§ **YOUR OBJECTIVE**
Can you restate the records below word for word?

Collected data
------------------------------------

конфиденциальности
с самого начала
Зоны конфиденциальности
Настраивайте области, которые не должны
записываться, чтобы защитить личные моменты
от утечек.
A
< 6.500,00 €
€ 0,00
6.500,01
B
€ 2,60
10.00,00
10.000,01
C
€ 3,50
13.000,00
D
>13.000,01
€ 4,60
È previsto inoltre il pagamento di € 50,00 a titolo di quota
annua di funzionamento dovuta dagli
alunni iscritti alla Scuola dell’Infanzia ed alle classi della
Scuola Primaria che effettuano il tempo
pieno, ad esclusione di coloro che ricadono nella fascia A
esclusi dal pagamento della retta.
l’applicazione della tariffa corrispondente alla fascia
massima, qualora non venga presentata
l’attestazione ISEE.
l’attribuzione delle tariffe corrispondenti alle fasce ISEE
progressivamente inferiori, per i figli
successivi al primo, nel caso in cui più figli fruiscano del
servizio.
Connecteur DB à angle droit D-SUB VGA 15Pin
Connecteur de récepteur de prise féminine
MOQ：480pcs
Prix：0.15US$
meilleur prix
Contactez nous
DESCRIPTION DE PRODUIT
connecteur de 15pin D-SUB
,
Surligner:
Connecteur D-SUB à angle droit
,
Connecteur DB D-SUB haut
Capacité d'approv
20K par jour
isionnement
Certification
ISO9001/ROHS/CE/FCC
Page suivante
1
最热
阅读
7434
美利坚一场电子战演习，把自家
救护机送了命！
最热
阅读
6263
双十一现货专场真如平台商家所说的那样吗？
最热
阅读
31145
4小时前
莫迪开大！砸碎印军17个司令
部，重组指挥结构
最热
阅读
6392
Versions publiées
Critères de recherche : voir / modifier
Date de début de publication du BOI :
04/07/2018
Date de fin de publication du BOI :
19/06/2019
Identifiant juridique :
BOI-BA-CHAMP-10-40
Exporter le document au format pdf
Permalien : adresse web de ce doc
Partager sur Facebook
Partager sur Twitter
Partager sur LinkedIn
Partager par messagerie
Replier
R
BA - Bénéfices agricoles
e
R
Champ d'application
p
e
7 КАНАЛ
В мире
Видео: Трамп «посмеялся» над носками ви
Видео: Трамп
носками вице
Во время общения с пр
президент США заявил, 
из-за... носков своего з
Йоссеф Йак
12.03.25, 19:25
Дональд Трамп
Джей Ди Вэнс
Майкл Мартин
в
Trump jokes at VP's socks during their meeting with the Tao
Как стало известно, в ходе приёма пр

------------------------------------

§ **TASK ANSWER**
конфиденциальности
с самого начала
Зоны конфиденциальности
Настраивайте области, которые не должны
записываться, чтобы защитить личные моменты
от утечек.
A
< 6.500,00 €
€ 0,00
6.500,01
B
€ 2,60
10.00,00
10.000,01
C
€ 3,50
13.000,00
D
>13.000,01
€ 4,60
È previsto inoltre il pagamento di € 50,00 a titolo di quota
annua di funzionamento dovuta dagli
alunni iscritti alla Scuola dell’Infanzia ed alle classi della
Scuola Primaria che effettuano il tempo
pieno, ad esclusione di coloro che ricadono nella fascia A
esclusi dal pagamento della retta.
l’applicazione della tariffa corrispondente alla fascia
massima, qualora non venga presentata
l’attestazione ISEE.
l’attribuzione delle tariffe corrispondenti alle fasce ISEE
progressivamente inferiori, per i figli
successivi al primo, nel caso in cui più figli fruiscano del
servizio.
Connecteur DB à angle droit D-SUB VGA 15Pin
Connecteur de récepteur de prise féminine
MOQ：480pcs
Prix：0.15US$
meilleur prix
Contactez nous
DESCRIPTION DE PRODUIT
connecteur de 15pin D-SUB
,
Surligner:
Connecteur D-SUB à angle droit
,
Connecteur DB D-SUB haut
Capacité d'approv
20K par jour
isionnement
Certification
ISO9001/ROHS/CE/FCC
Page suivante
1
最热
阅读
7434
美利坚一场电子战演习，把自家
救护机送了命！
最热
阅读
6263
双十一现货专场真如平台商家所说的那样吗？
最热
阅读
31145
4小时前
莫迪开大！砸碎印军17个司令
部，重组指挥结构
最热
阅读
6392
Versions publiées
Critères de recherche : voir / modifier
Date de début de publication du BOI :
04/07/2018
Date de fin de publication du BOI :
19/06/2019
Identifiant juridique :
BOI-BA-CHAMP-10-40
Exporter le document au format pdf
Permalien : adresse web de ce doc
Partager sur Facebook
Partager sur Twitter
Partager sur LinkedIn
Partager par messagerie
Replier
R
BA - Bénéfices agricoles
e
R
Champ d'application
p
e
7 КАНАЛ
В мире
Видео: Трамп «посмеялся» над носками ви
Видео: Трамп
носками вице
Во время общения с пр
президент США заявил, 
из-за... носков своего з
Йоссеф Йак
12.03.25, 19:25
Дональд Трамп
Джей Ди Вэнс
Майкл Мартин
в
Trump jokes at VP's socks during their meeting with the Tao
Как стало известно, в ходе приёма пр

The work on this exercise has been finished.